Hace unos años, con Antonio Dal Masetto, conversábamos acerca de la luz. Qué se dice cuando alguien jura por la luz que lo alumbra. Qué cuando se dice dar a luz. Qué cuando se habla de una iluminación. Algunos, como Monet, me decía Dal Masetto, pretenden capturarla. Mostrársela a otros. Que vean lo que uno vio, piensa Monet. En la vejez, Monet se encuentra en una mañana de campo pintando unos molinos. Se da cuenta, ahora le resulta evidente: el cambio de luz. Llama a su nuera. Andá a casa y traeme otra tela, la urge. La mujer obedece. Y al rato, de nuevo: Otra tela, le pide. Y así. Otra más. Monet pinta con vértigo el mismo motivo en las diferentes horas del día. Además de molinos y parvas serializa catedrales y estanques. Se mide consigo mismo. Pone a prueba sus temas a través de las variaciones. “No puedo más que repetir y cuanto más avanzo, menos consigo reflejar lo que siento”, decía. Observando los nenúfares, dice: “Estoy absorbido por esos paisajes de agua. Los reflejos se han convertido en manía. Todo el tiempo vuelvo a empezar.”
A propósito de Monet, en este tiempo apestoso muchos se preguntan cómo será volver a empezar y si volver a empezar no será lo mismo. Porque si volvemos a lo mismo, eso querrá decir que no hemos aprendido nada de esta experiencia de tragedia masiva que arrasa más con humillados y ofendidos que con ricos y poderosos. La luz se nos escapa, no podemos capturarla, pero tal vez debamos intentarlo.
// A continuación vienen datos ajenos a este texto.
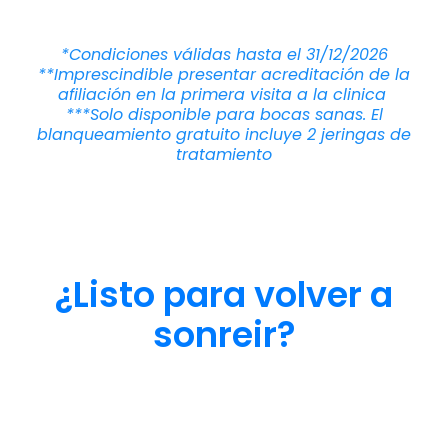
*Condiciones válidas hasta el 31/12/2026
**Imprescindible presentar acreditación de la
afiliación en la primera visita a la clinica
***Solo disponible para bocas sanas. El
blanqueamiento gratuito incluye 2 jeringas de
tratamiento
¿Listo para volver a
sonreir?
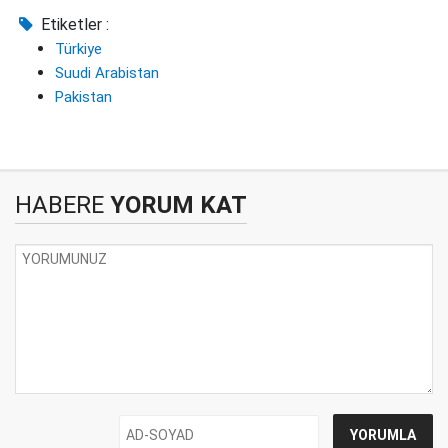
Etiketler :
Türkiye
Suudi Arabistan
Pakistan
HABERE
YORUM KAT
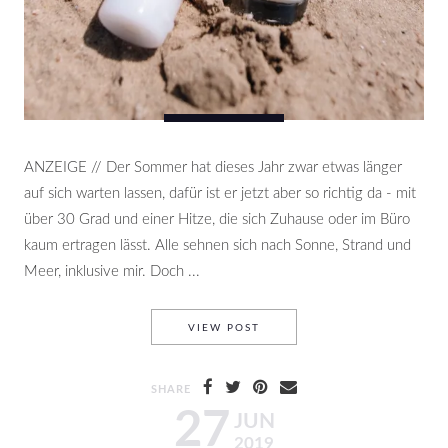
ANZEIGE // Der Sommer hat dieses Jahr zwar etwas länger
auf sich warten lassen, dafür ist er jetzt aber so richtig da - mit
über 30 Grad und einer Hitze, die sich Zuhause oder im Büro
kaum ertragen lässt. Alle sehnen sich nach Sonne, Strand und
Meer, inklusive mir. Doch ...
CAUDALIE OCEAN PROTECT 
VIEW POST
SHARE
27
JUN
2019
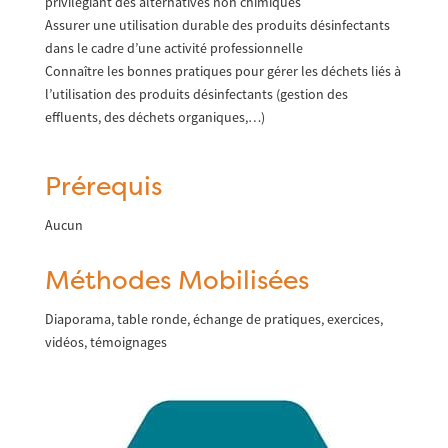
privilégiant des alternatives non chimiques
Assurer une utilisation durable des produits désinfectants
dans le cadre d’une activité professionnelle
Connaître les bonnes pratiques pour gérer les déchets liés à
l’utilisation des produits désinfectants (gestion des
effluents, des déchets organiques,…)
Prérequis
Aucun
Méthodes Mobilisées
Diaporama, table ronde, échange de pratiques, exercices,
vidéos, témoignages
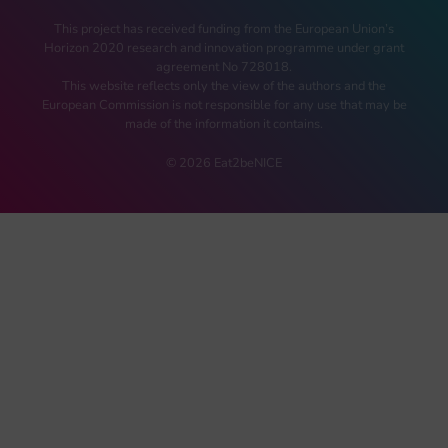
This project has received funding from the European Union’s
Horizon 2020 research and innovation programme under grant
agreement No 728018.
This website reflects only the view of the authors and the
European Commission is not responsible for any use that may be
made of the information it contains.
© 2026 Eat2beNICE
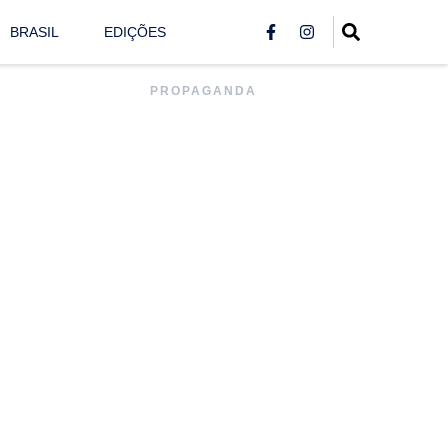
BRASIL
EDIÇÕES
PROPAGANDA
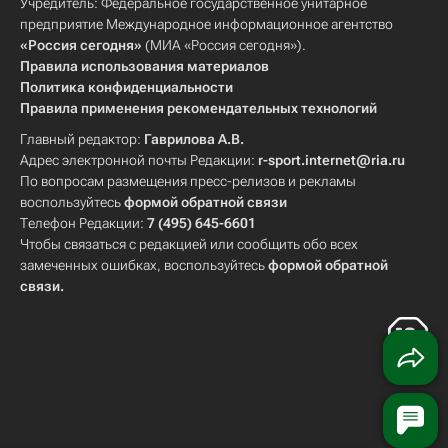
Учредитель: Федеральное государственное унитарное
предприятие Международное информационное агентство
«Россия сегодня»
(МИА «Россия сегодня»).
Правила использования материалов
Политика конфиденциальности
Правила применения рекомендательных технологий
Главный редактор:
Гаврилова А.В.
Адрес электронной почты Редакции:
r-sport.internet@ria.ru
По вопросам размещения пресс-релизов и рекламы
воспользуйтесь
формой обратной связи
Телефон Редакции:
7 (495) 645-6601
Чтобы связаться с редакцией или сообщить обо всех
замеченных ошибках, воспользуйтесь
формой обратной
связи
.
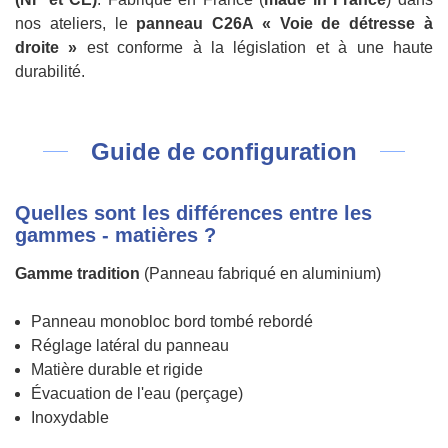
nos ateliers, le
panneau C26A « Voie de détresse à
droite »
est conforme à la législation et à une haute
durabilité.
Guide de configuration
Quelles sont les différences entre les
gammes - matières ?
Gamme tradition
(Panneau fabriqué en aluminium)
Panneau monobloc bord tombé rebordé
Réglage latéral du panneau
Matière durable et rigide
Évacuation de l'eau (perçage)
Inoxydable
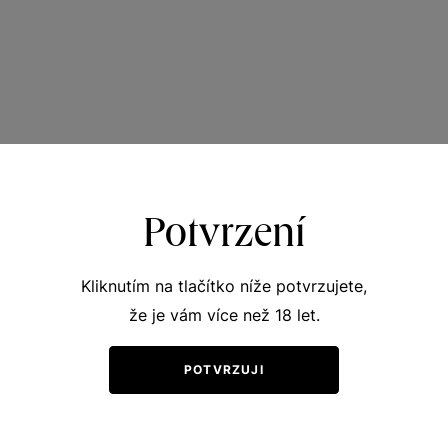
Potvrzení
Kliknutím na tlačítko níže potvrzujete,
že je vám více než 18 let.
POTVRZUJI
A Monet no le resulta indiferente lo social: una epidemia de viruela en París, el caso Dreyfus, la Gran Guerra, entre otras catástrofes. Una anotación de 1914, mientras su hijo combate en las trincheras de Verdun: “El trabajo sigue siendo el mejor medio de no pensar demasiado en las calamidades actuales, aunque siento un poco de vergüenza cuando pienso en mis pequeñas investigaciones sobre formas y colores mientras hay tantas personas que sufren y mueren por nosotros”. Monet no se desentiende ni de los desastres de su tiempo ni de la debacle de la edad, el declive personal y la muerte de sus amigos: Renoir, el más cercano. No obstante, en sus pinturas, no recurre al negro. Y prefiere emplear otros colores para tratar las sombras, por ejemplo, el azul. Una lección, me digo, no sólo pictórica.